You know what I’m talking about: how you learn, eventually, that certain companies or patterns “run small” or “have too much ease.” Only what’s happened first is you’ve spent a lot of time, energy and money buying and making up the wrong size, getting clothes that don’t fit and you don’t know why, blaming yourself and lack of skills.

There are workarounds. Some of the workarounds work; some of them work for some people and not others; some of them don’t work at all and seem to be more urban legend than anything.

But at the heart of it, the basic problem is a lack of information.

There’s no way to tell in advance which size is going to fit you, and the body measurement charts are no real help. Their relation to the size that will actually work best as a starting point for personal modifications is, often, inconsistent and completely opaque. Finished garment measurements, particularly for some companies, are only sometimes available, sometimes only after the pattern is purchased (making them no help in choosing what to buy), and (worse) sometimes inaccurate–making it necessary to double-check by measuring the tissue.

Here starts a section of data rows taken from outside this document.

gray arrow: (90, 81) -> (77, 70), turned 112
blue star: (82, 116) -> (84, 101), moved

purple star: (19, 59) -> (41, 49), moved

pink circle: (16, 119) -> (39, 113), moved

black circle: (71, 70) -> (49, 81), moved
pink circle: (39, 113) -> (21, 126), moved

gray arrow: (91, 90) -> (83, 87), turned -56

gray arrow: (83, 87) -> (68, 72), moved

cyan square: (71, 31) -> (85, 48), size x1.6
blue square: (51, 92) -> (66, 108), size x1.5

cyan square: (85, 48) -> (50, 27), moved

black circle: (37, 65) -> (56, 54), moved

Customers are sometimes told to compare body measurement charts with ease charts and a pattern’s ease description–but this, besides requiring more math than I personally want to undertake at that stage of a project, is also often inaccurate.

So the spreadsheet summarizes the sizing and fitting information–publicly available and what I learn for myself after purchase–for the patterns I sew up.

What size do the measurement charts say I should be?

What are the finished measurements of that size? Are they available?

For companies that publish and promote such information, how much ease is there supposed to be? What finished measurement would you predict for a given size based on the ease and the body measurements?

What is the actual finished measurement, from measuring the tissue?

What size actually fits?

At the moment this is my own pet project, so all of the information on it is my own. Of course it will be more reliable and of more use to more people if sewers other than myself contribute; and I’d love it if customers of pattern companies I don’t use myself have information they want to share. So if you’d like to contribute your own sizing results, let me know!

And maybe it will just help a few people from time to time figure out what size to buy, if what they’re looking for happens to match up with my own idiosyncratic pattern collection.

Right now it’s entirely BMV and Burda magazine, because that’s most of my stash and what I most often make. But when I sew up patterns from other companies, whether indies or not, they’ll be included here too–and in the meantime I am again very happy to include your information if there’s a company you think should be included here.


*My main goal for updating as I write this is to update the waist predicated/actual finished measurements with bust or hips, since those are more often available on the website. But this is going to take some time. You’ll see a changeover as I go forward.